American football player (born 1986)

Ryan Reynolds (born September 20, 1986) is a former linebacker for the Oklahoma Sooners. He was a four-year standout in football and judo in high school, both at Lake Havasu High School in Arizona and at Bishop Gorman High School in Summerlin, Nevada, where he was recognized nationally.

==Early life==
Reynolds was a four-year letterman, two years at Lake Havasu High School and two years at Bishop Gorman in Las Vegas. He showed his athleticism and versatility, playing linebacker and defensive back on defense and tight end and fullback on offense. He was also a state wrestling champion and a five-time national judo champion. A View Newspaper article called Reynolds the 'most highly recruited high school football player in Nevada history'.

As a senior, he recorded 94 tackles (including 12 tackles for loss) and 6 sacks to go along with his junior year totals of 96 tackles and 6 sacks. As a junior, he also ran for a career best 393 yards from his fullback position. He was recognized at the Palo Alto Nike training camp in 2004 for his performance in their SPARQ (Speed, Power, Agility, Reaction, and Quickness) test. He scored higher on the test than any player in the Camp's history.

As a senior, he was a USA Today first team All-American, a Parade All-American (a publication that also recognized him as the top linebacker in the country), a U.S. Army All-American, and Nevada's Gatorade player of the year. Rivals.com and ESPN.com both ranked him the No. 2 outside LB in the nation. He was a consensus top 30 player nationally and Rivals.com placed him as the best player in the state of Nevada. He was also selected as the Las Vegas Sun state defensive player of the year. Reynolds was awarded the 2005 Walter Payton Trophy at the US Army All-American Bowl awards dinner.

At Bishop Gorman, Reynolds was a high school teammate of fellow OU Sooner DeMarco Murray.

==College career==

===2005 and 2006 seasons===
Reynolds was relegated to special teams as a true freshman, logging tackles against Oklahoma State, Nebraska, and Tulsa.

Although he was penciled in as a starter for the Sooners, Reynolds injured his ACL after spring practices and was redshirted for the 2006 Sooners.

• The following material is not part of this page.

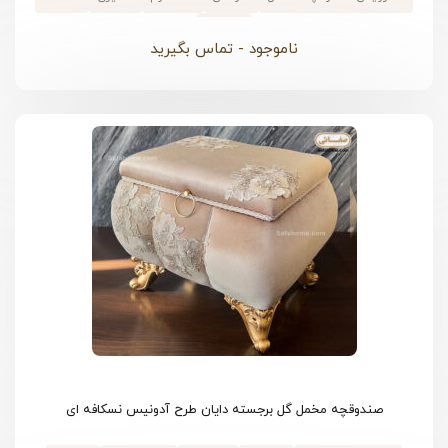
#
مخمل
ناموجود - تماس بگیرید
صندوقچه مخمل گل برجسته دایان طرح آدونیس نسکافه ای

===2007 and 2008 seasons===
As a redshirt sophomore in 2007, Reynolds appeared in 13 games and recorded 60 total tackles. As a redshirt junior in 2008, he appeared in only six games and recorded 44 tackles.

===2009 season===
In 2009, Reynolds recorded 79 total tackles to rank third on the Sooners team behind Travis Lewis and Quinton Carter.

In December 2009, the NCAA denied Reynolds his request to play a sixth year due to injuries.

After having suffered three major knee injuries during his college career, Reynolds did not initially attempt to pursue an NFL career. However, in 2012 he attempted to make a comeback but tweaked his hamstring during Oklahoma's 2012 pro day.